Data Modes¶
django-d3-bridge supports three ways to get data into charts.
1. Static (Page Load)¶
Data is serialized into the HTML at render time. Each page load re-evaluates the QuerySet.
Pros: Simplest. No extra endpoints. Works offline after initial load. Cons: Requires page reload to see new data.
Best for: Dashboards, reports, admin pages.
2. Polling (HTTP Auto-refresh)¶
Chart fetches new data via HTTP at regular intervals.
chart = LineChart(
data=initial_data,
x="time", y="value",
poll_url="/api/chart/data/",
poll_interval=30,
)
Pros: No infrastructure beyond Django. Pauses when tab is hidden. Exponential backoff on errors. Cons: Not real-time (minimum practical interval ~5s). Each poll is an HTTP request.
Best for: Stock prices, inventory levels, queue lengths — anything that changes every few seconds to minutes.
3. MQTT (WebSocket Push)¶
Data is pushed to the chart in real-time via MQTT over WebSocket.
chart = LineChart(
data=initial_data,
x="timestamp", y="temperature",
live=True,
mqtt_broker="ws://broker:8083/mqtt",
mqtt_topic="sensors/+/data",
)
Pros: Millisecond latency. Server pushes data — no polling waste. Scales to many clients. Cons: Requires an MQTT broker. More infrastructure to manage.
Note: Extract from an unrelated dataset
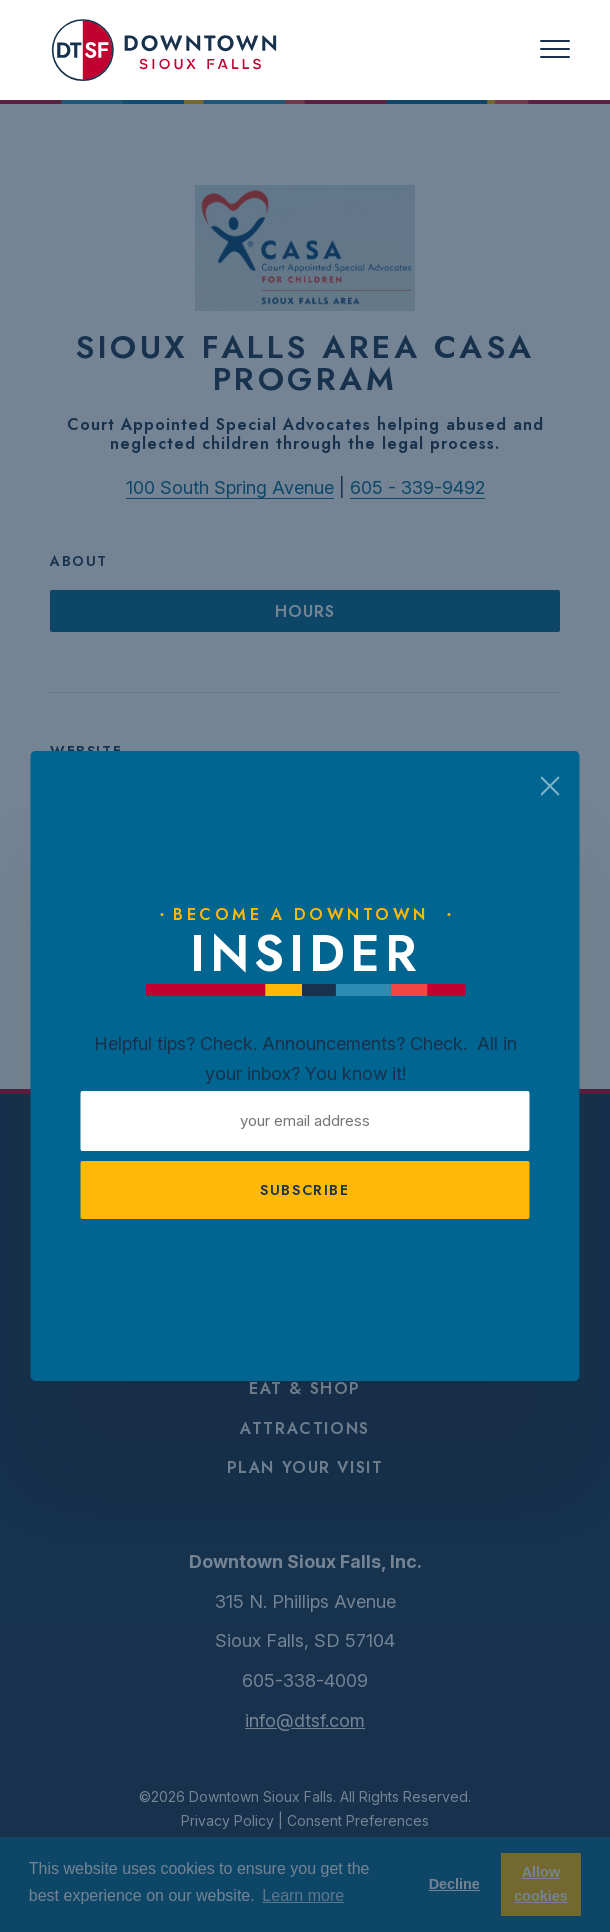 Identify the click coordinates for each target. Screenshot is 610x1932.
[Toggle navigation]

Best for: IoT sensors, live monitoring, real-time alerts.
Combining Modes¶
A chart can use static + polling (initial data from QuerySet, then auto-refresh):
chart = BarChart(
data=Product.objects.values("name", "stock"), # initial render
x="name", y="stock",
poll_url="/api/stock/",
poll_interval=15, # then refresh every 15s
)
Or static + MQTT (initial historical data, then live push):
chart = LineChart(
data=SensorReading.objects.last_hour().values("timestamp", "value"),
x="timestamp", y="value",
live=True,
mqtt_broker="ws://broker:8083/mqtt",
mqtt_topic="sensors/temp",
mqtt_window=200,
)
Data Sources¶
The data parameter accepts:
| Source | Serialization |
|---|---|
| Django QuerySet | .values() → list of dicts |
| GeoQuerySet | → GeoJSON FeatureCollection |
| List of dicts | Passthrough |
| Single dict | Passthrough |
| pandas DataFrame | .to_dict("records") |
All datetime, date, and Decimal objects are auto-serialized.